While technically a subset of beauty creators, fragrance creators often distinguish themselves from their other peer groups in beauty through the frequency in which they post new content. While many beauty creators only publish once a week, it’s not uncommon for fragrance creators to publish several times a week. And in the case of Jeremy Fragrance, sometimes even several times a day.
Creators within the community rely primarily on three types of formats: how-to videos, reviews of individual fragrances (both old and new), and thematic roundups of scents.
One of the most popular reviewers in this category is Spain’s Andrés Perfume-Man, whose videos focus on common community themes, such as scents that attract women and scents that are long-lasting.
The most successful format of the three is thematic roundups, whose popularity is driven by timely trends. This approach groups fragrances by categories, including:
Seasonal roundups (e.g., Best scents for summer)
Scent-family roundups (e.g. The best vanilla perfumes)
Price-based roundups (e.g. Great cheap fragrances under $30)

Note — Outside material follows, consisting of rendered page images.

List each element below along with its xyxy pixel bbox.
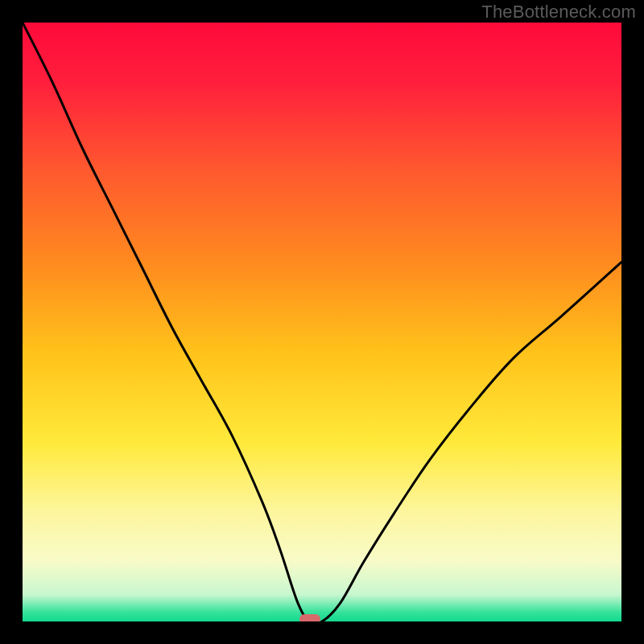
gradient-background <box>23 23 621 621</box>
chart-frame: TheBottleneck.com <box>0 0 644 644</box>
watermark-text: TheBottleneck.com <box>481 2 636 23</box>
chart-svg <box>23 23 621 621</box>
plot-area <box>23 23 621 621</box>
optimal-marker <box>299 614 320 621</box>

Emotion- or quality-evoking fragrances (e.g., Fragrances that make me happy).
The effect of fragrances on mood has been known for some time and confirmed by science. So it’s no surprise that another common roundup video theme that has been recently embraced by most creators in the community is “fragrances to wear during quarantine.” These videos often promote “relaxing” and “feel good” scents that instill a sense of calm for their wearer, as opposed to an external reaction by another person.

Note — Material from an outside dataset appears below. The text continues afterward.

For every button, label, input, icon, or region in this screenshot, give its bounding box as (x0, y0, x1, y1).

Despite the growth in viewership, very few of the top 500 fragrance creators have created their own signature scents, let alone run a fragrance brand. The market for scents is highly competitive and demands tremendous discipline and patience. (Just ask Michelle Pfeiffer.) Nevertheless, some creators have launched their own lines after joining YouTube — including Jeremy Fragrance, Samy Andraus, Aaron Terence Hughes, and Redolessence — building a marketplace for their brands through their channels.
So, what can one expect for the future of the fragrance review community? As Covid-19 continues to push more sales online, the need for online perspectives on fragrance will likely also maintain its growth. This trend, like others that emerged during the pandemic that rewrite how we shop and make purchases, should retain its traction. The drive of its creators will further ensure that their audiences will continue to grow, even if most can’t do a one-handed pushup.
*Source: YouTube data, global, Jan-Aug 2020 vs Jan-Aug 2019.
Note: To determine which channels make up any community, we analyze a variety of signals, including titles, tags and other metadata, to form a pool (excluding artist channels and channels that are not relevant). Community stats are derived from that grouping.